Defendant William Tatum was convicted of aggravated child molestation of his seven-year-old stepdaughter and appeals. We affirm.
1. An agent of the GBI and the sheriff’s deputy who arrested the defendant testified defendant confessed to the crime in response to their interrogation. Defendant testified at trial and denied he made the confession. On appeal, he argues the testimony concerning his confession was improperly admitted into evidence because the officers acknowledged the defendant initially invoked his right to consult an attorney. According to the deputy sheriff, however, after leaving the GBI office and getting back into the deputy’s car, the defendant asked the deputy to explain to him everything that was going on. The deputy responded that since he had invoked his right to counsel that the deputy could not discuss the case with him, for fear of violating his rights, unless he waived his right to counsel. The defendant then advised the deputy he would be willing to go back inside and talk. Defendant was taken back into the GBI office and again advised of his rights. Defendant signed a waiver of his rights and eventually made the confession.
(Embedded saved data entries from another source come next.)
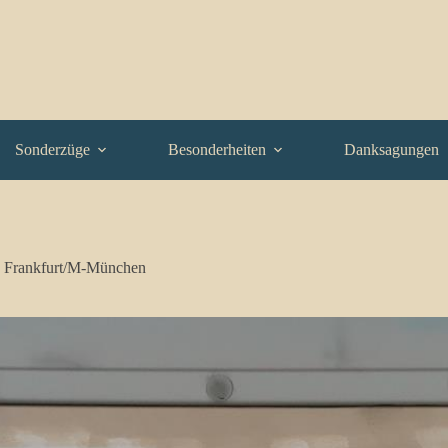
Sonderzüge
Besonderheiten
Danksagungen
s Frankfurt/M-München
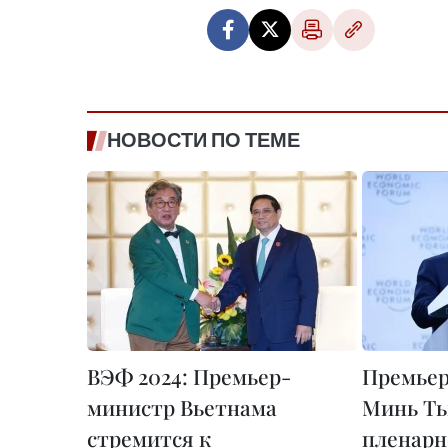
НОВОСТИ ПО ТЕМЕ
ВЭФ 2024: Премьер-
Премье
министр Вьетнама
Минь Ть
стремится к
пленарн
Defendant testified that the deputy tried to cajole him into talking by stating that if he cooperated the officers would talk to the prosecutor about leniency, but that he continued to refuse to respond to questions.
“ ‘(A)n accused . . . having expressed his desire to deal with the police only through counsel, is not subject to further interrogation by the authorities until counsel has been made available to him, unless the accused himself initiates further communication, exchanges, or conversations with the police.’ Edwards, v. Arizona, 451 U. S. 477, 484, 485 (101 SC 1880, 68 LE2d 378) (1981). (Emphasis supplied.) As the evidence of record shows that the officers immediately ceased their interrogation of the [defendant] when he requested counsel and that it was he who thereafter initiated further communication between them, the trial court was authorized to conclude both that the statements were made freely and voluntarily and that they were not elicited in violation of the [defendant’s] right to counsel.” Whatley v. *893State, 189 Ga. App. 173, 174 (2) (375 SE2d 245) (1988). The testimony at the hearing on defendant’s motion to suppress was in conflict, but the trial court’s determinations of fact and credibility of witnesses will be upheld, where, as here, they are not clearly erroneous. See Snipes v. State, 188 Ga. App. 366 (2) (373 SE2d 48) (1988).
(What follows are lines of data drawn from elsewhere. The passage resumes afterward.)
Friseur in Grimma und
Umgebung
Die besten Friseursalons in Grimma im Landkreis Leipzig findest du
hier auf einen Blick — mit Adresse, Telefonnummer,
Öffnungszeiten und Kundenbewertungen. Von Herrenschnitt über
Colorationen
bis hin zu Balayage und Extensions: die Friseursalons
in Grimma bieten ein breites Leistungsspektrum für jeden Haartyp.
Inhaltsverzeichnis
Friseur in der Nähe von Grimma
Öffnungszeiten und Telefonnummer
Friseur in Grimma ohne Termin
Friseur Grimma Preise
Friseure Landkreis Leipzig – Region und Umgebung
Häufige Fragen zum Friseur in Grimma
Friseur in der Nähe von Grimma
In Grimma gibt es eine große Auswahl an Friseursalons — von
Decided April 10, 1992.2. Defendant also argues the trial court erred in admitting over his objection the hearsay testimony of a witness concerning statements made by another child who was not the victim in this case. The witness, one of the victim’s babysitters, testified she discovered the victim and her own three-year-old son in the bedroom crying. When she asked the victim why she was crying, the girl replied the witness’ son had hit her. When the witness asked her son why he had hit the victim, he replied that she had been trying to “kiss” his penis. Defendant argues that the testimony was inadmissible because the child hearsay statute, OCGA § 24-3-16, does not apply to the statements of a child who is not the victim of the crime, and even if it does, the requirements of the statute were not met because there was no showing that the child declarant was available to testify.
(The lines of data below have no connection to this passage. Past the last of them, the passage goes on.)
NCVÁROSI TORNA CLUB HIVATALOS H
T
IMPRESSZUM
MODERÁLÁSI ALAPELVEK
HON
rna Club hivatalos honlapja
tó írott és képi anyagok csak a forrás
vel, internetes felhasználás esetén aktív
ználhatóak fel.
This court has already ruled that the child hearsay statute is not limited to the out-of-court statements of the actual victim in the case. Holden v. State, 187 Ga. App. 597 (2) (370 SE2d 847) (1988). We need not consider whether the requirements of availability of the child declarant were met in this case because the statement is otherwise admissible, pursuant to OCGA § 24-3-2, to explain conduct and ascertain the motives of the witness. As a defense, the defendant presented the theory that the victim’s mother, his ex-wife, had concocted the charges against him out of vindictiveness and in order to block his visitation rights to see his own daughter, the child of his marriage to the victim’s mother. Thus, the motive of the witness, the victim’s babysitter, for reporting the victim’s acts and statements to child welfare authorities was a relevant issue in the case. This is, thus, one of those “rare” cases in which the motive and intent for actions are “ ‘matters concerning which the truth must be found.’ ” Teague v. State, 252 Ga. 534, 536 (314 SE2d 910) (1984) (quoting Momon v. State, 249 Ga. 865, 867 (294 SE2d 482 (1982)). The trial court did not err in admitting the witness’ testimony concerning what her child told her about the victim’s acts.
3. The victim testified at trial that defendant instructed her to commit acts of sodomy on him. The evidence was sufficient to permit the jury to find he was guilty beyond a reasonable doubt.
Judgment affirmed.
Carley, P. J., and Johnson, J., concur. Clyde M. Urquhart, for appellant. W. Glenn Thomas, Jr,, District Attorney, L. Craig Fraser, C. Keith Higgins, Assistant District Attorneys, for appellee.